NAXOS 8.557165 [67:47]


Corelli was highly regarded as a violinist in his day, his techniques and styles emulated by many of his more prolific successors such as Vivaldi and even Bach and Handel. He spent the majority of his career in the service of well-to-do clergymen. Much of his compositional output has apparently been lost, as there is a relatively small body of his work available to us now.

These sonatas, the first half of a set of twelve stand at a sort of crossroads in style and practice, and seem to begin the metamorphosis from the six movement dance suites common in France to the three movement fast-slow-fast arrangement that later composers would come to adopt. At five movements each, only the final section of each work has an obvious holdover from the dance suites with their gigue-like rhythms.

There is some controversy as to whether a third instrument is called for (cello, bassoon or other continuo player) and the original published scores seem to indicate that the works could be played by a combination of cello and violin, with the cellist filling in chords via double stops, or the more likely solution, which is to use a keyboard instrument without the extra reinforcement. Crafted in the sonata di chiesa (church sonata) mode, these works are performed here sometimes with organ, and sometimes with harpsichord.

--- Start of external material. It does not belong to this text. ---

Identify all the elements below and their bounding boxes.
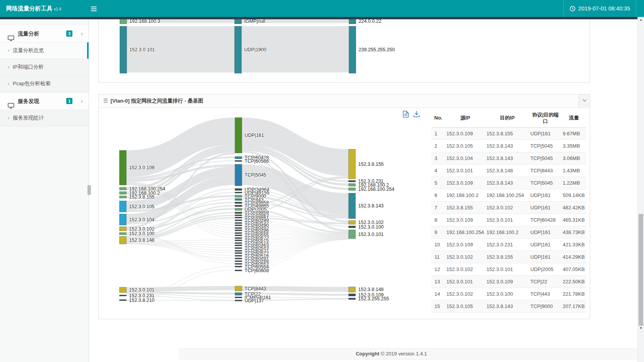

The renditions are really quite fine. Ms. Van Dael produces a warm tone on her period violin (maker sadly not listed), a trait sometimes missing from period solo performances. She is also not afraid of some overt expressiveness in her playing, and the understated but quite welcome use of rubato from time to time was most refreshing to hear. She is fleet of finger, and her allegri are clean and clear, never rushed. She also applies just the right amount of messa da voce (that ever present hairpin swelling on long notes) to make the slow movements expressive while avoiding the inducement of motion sickness.

I must halt here though to do my duty in pointing out that Ms. Van Dael is one of the notorious sniffer-snorters, those well meaning but aurally obnoxious players that have to tell us just how musical they are by inhaling audibly at every opportunity. I have promised that I will carp on this habit until it is eradicated from all string playing, so here it is. It sounds awful, it is pretentious and not artistic and I hate it with a passion. Please stop.

Mr. van Asperen is a splendid partner to these proceedings with utterly elegant playing at every turn. His continuo realizations are full-throated and well-balanced and everything he does in the way of ornamentation is in splendidly good taste.

Keith Anderson provides an interesting program essay with the proper balance of anecdote and analysis.

In all this is a fine performance, and it is well worth the investment, hay fever and all. We can look forward with anticipation to the second volume, which is surely forthcoming.